So können neue Inspirationen und Impulse in die Gemeinden zurückwirken.

Durch vielfältige Begegnungsmöglichkeiten in der Tagungsstätte werden Kontakte neu geknüpft oder vertieft. Der Gemeindeaufbau wird lebendig.

 

Wesentliche Punkte des Dialogs und der "Methode Tagung" sind dabei:

 

- Wir nehmen uns Zeit und Raum für wichtige Themen - die sonst möglicherweise im "Alltagsgeschäft" untergehen würden.

- Wir sind dem Alltag mit seinen Anforderungen enthoben und dennoch in einer vertrauten Umgebung.

- Wir reden offen miteinander und stellen uns auch Meinungsverschiedenheiten und Konflikten.

- Wir packen auch "heiße Eisen" und brisante Themen an.

- Wir sind dabei, eine Gesprächskultur der Wertschätzung, Achtung und Toleranz zu entwickeln.

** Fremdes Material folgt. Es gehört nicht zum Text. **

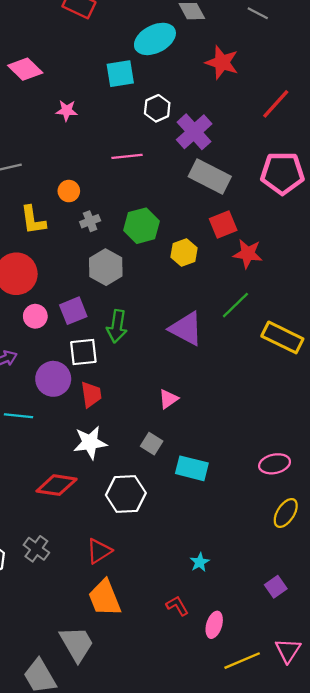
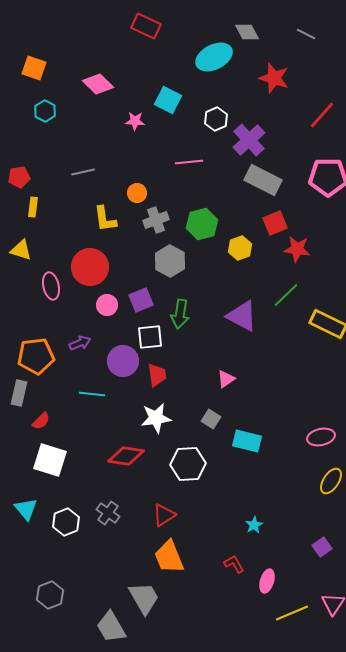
cyan square: (120, 74) -> (168, 100), moved, turned 36
gray cross: (90, 221) -> (156, 220), size x1.4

- Wir suchen die persönliche Entwicklung hin zu einem ruhigen und entspannten Gesprächsverhalten.

Entspannung in der wunderschönen Natur, Ruhe und Muße finde, eine Auszeit nehmen vom Alltag sind ebenfalls wesentliche Anliegen des Hauses.





Neben den hauseigenen Veranstaltungen ist die Gastfreundschaft vom Beginn an ein wesentlicher Grundwert der ETL. Gasttagungen öffentlicher Verwaltung, von Vereinen oder Unternehmen sind herzlich willkommen.

 

Der wichtigste Werbeträger der ETL ist seit der ersten Stunde die "Mund-zu-Mund-Propaganda". Öffentlich wirksam wird die ETL auch durch ihre Veröffentlichungen:

- Der Löwensteiner Brief

Schon vor der Eröffnung der Tagungsstätte wurde der 1. Brief versandt.

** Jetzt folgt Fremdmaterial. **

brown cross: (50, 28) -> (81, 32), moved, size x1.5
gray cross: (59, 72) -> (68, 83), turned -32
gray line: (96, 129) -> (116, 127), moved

Die Briefe enthalten neben Informationen über das Haus auch Berichte von der Tagungsarbeit, Reiseberichte und Arbeitsmaterial für die Gruppenarbeit. Ab 1998 wird der Brief durch das Halbjahresprogramm ersetzt.

- Die Löwensteiner Materialdienste

stellen Arbeitsmaterialien und Broschüren zu verschiedenen Themen zusammen, die auch überregional, sogar im Ausland, verwendet werden.

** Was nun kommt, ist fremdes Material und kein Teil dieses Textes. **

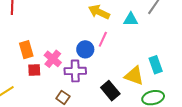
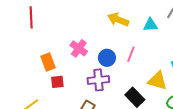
pink line: (103, 39) -> (131, 54), moved
pink cross: (53, 59) -> (79, 48), moved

Um- und Ausbauarbeiten ziehen sich wie ein roter Faden durch die Geschichte der ETL. Das liegt zum einen an der sparsamen Grundplanung, zum anderen aber auch an zunehmendem Raumbedarf durch einen Wandel der Methoden in der Erwachsenenbildung: der persönliche Austausch in Kleingruppen nimmt immer größeren Raum ein.

 

Manche Themen wurden als relevant angesehen, angedacht und ausprobiert, fanden aber nicht die erhoffte Resonanz. Der Dialog mit den Muslimen blieb ein Fragment und das Angebot an Veranstaltungen zu gesellschaftlich relevanten Themen wurde schwach nachgefragt.

 

Einschneidende Veränderungen stellten die Arbeit der Tagungsstätte in Frage: zum einen wurde die kirchlichen Finanzmittel seit den 1990-er Jahren gekürzt, zum anderen schied die Militärseelsorge, die bislang ein Haus verwaltet hatte, 1997 aus. So fielen der Tagungsstätte 50 Betten zu, die belegt werden sollten.

 

Weniger Geld, mehr Arbeit - wie kann das gelingen? Und: wo wollen wir überhaupt hin?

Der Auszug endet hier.